Cover Design: The Essentials
Print book or e-book alike, you need to invest care, attention and good design in your choice of cover.
- Keep it simple. Many self-published books are sunk by their author’s desire to embody all the symbolism on the cover; the over-the-top approach rarely works out well.
- Gather a collection of covers that you like and work out what appeals about them. Are they similar to other covers in the same genre as your story?
- Once you’ve arrived at a design you like, reduce it down to the size it will be when viewed on screen through sites like Amazon. Is it still active? Can you still read the title?
- If you are creating both a print book and an e-book, it may help to use the branding from the print book but simplify it for the e-book version.
- In a print book, don’t forget the back cover.

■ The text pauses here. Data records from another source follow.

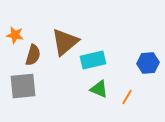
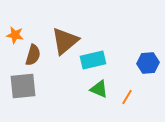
brown triangle: moved 1 px up
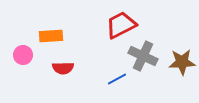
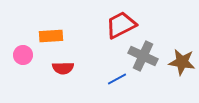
brown star: rotated 12 degrees clockwise
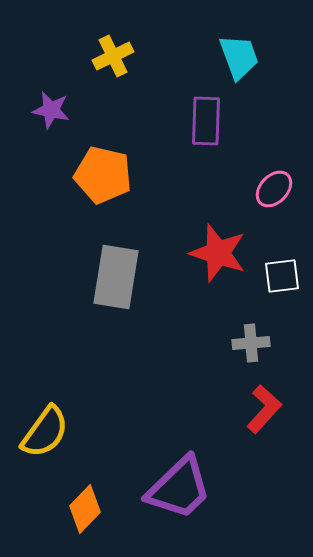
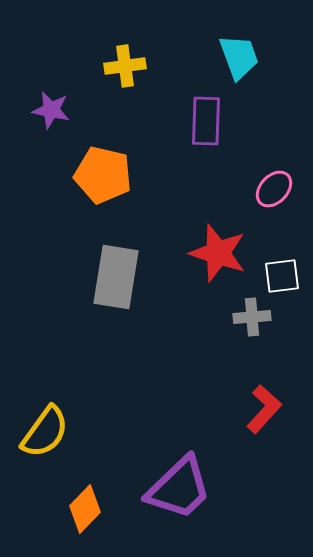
yellow cross: moved 12 px right, 10 px down; rotated 18 degrees clockwise
gray cross: moved 1 px right, 26 px up
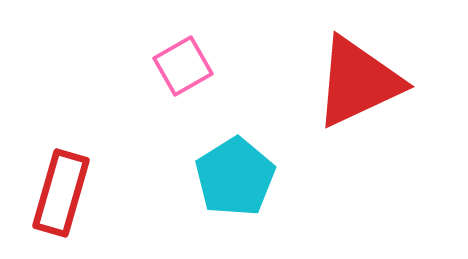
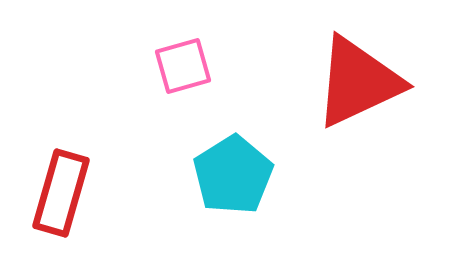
pink square: rotated 14 degrees clockwise
cyan pentagon: moved 2 px left, 2 px up
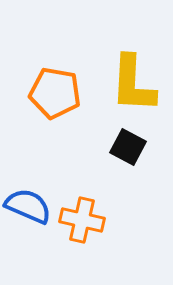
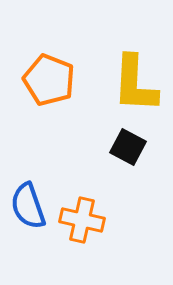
yellow L-shape: moved 2 px right
orange pentagon: moved 6 px left, 13 px up; rotated 12 degrees clockwise
blue semicircle: rotated 132 degrees counterclockwise
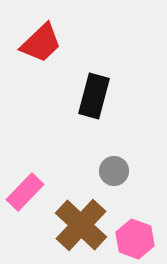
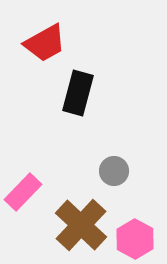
red trapezoid: moved 4 px right; rotated 15 degrees clockwise
black rectangle: moved 16 px left, 3 px up
pink rectangle: moved 2 px left
pink hexagon: rotated 9 degrees clockwise
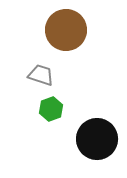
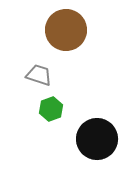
gray trapezoid: moved 2 px left
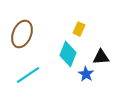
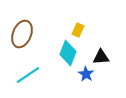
yellow rectangle: moved 1 px left, 1 px down
cyan diamond: moved 1 px up
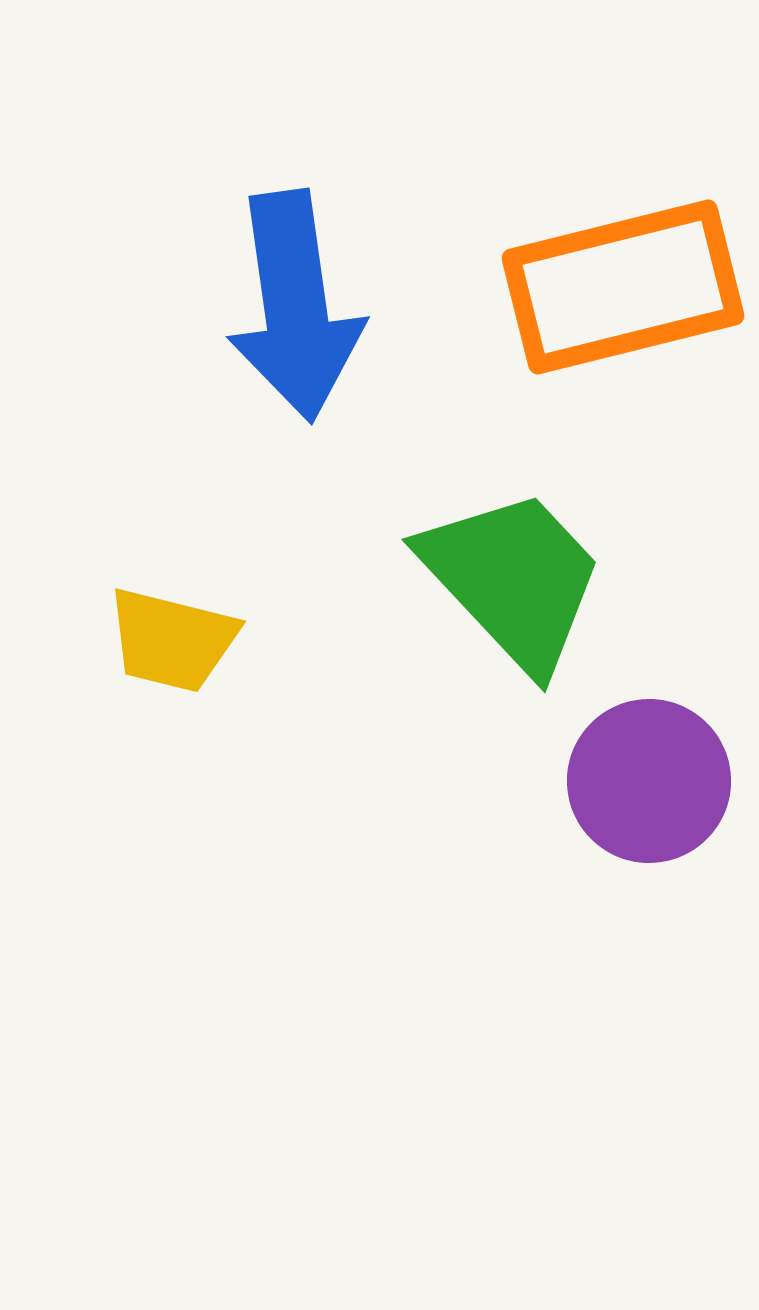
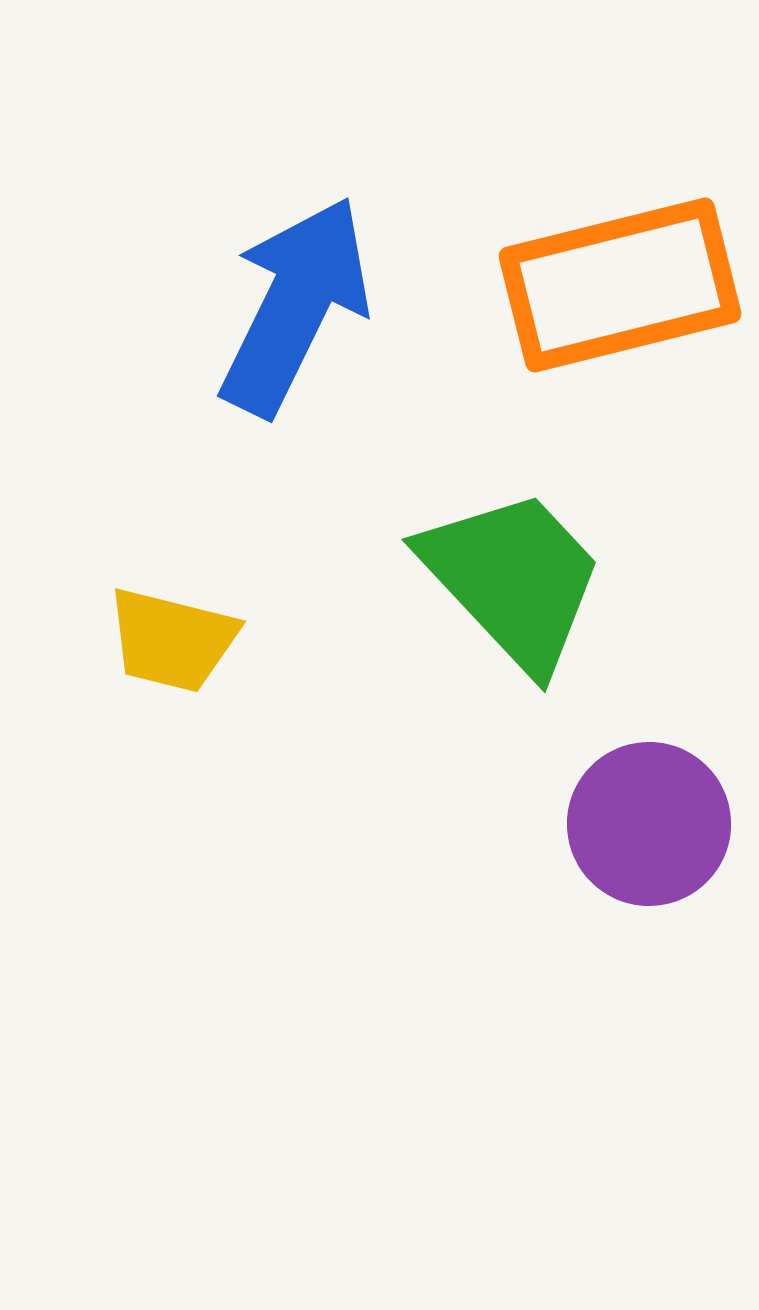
orange rectangle: moved 3 px left, 2 px up
blue arrow: rotated 146 degrees counterclockwise
purple circle: moved 43 px down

The images can compliment the front, and the blurb is very important. The theory goes that in a bookshop it’s the front cover that attracts readers to pick up the book, but it’s the back cover that influences their decision to buy or not. And while you’re at it, remember the spine. After all, many books will be ‘spine out’ on a bookstore shelf, and the title/author combination needs to be legible from afar; the spine colour should also, ideally, harken to the front design.
- E-books don’t have a back cover, of course, but they can have a ‘book wrapping’ with marketing and advertising at the back for other titles, and links on where to buy, or author blogs and references.
What do you look for in a good book cover?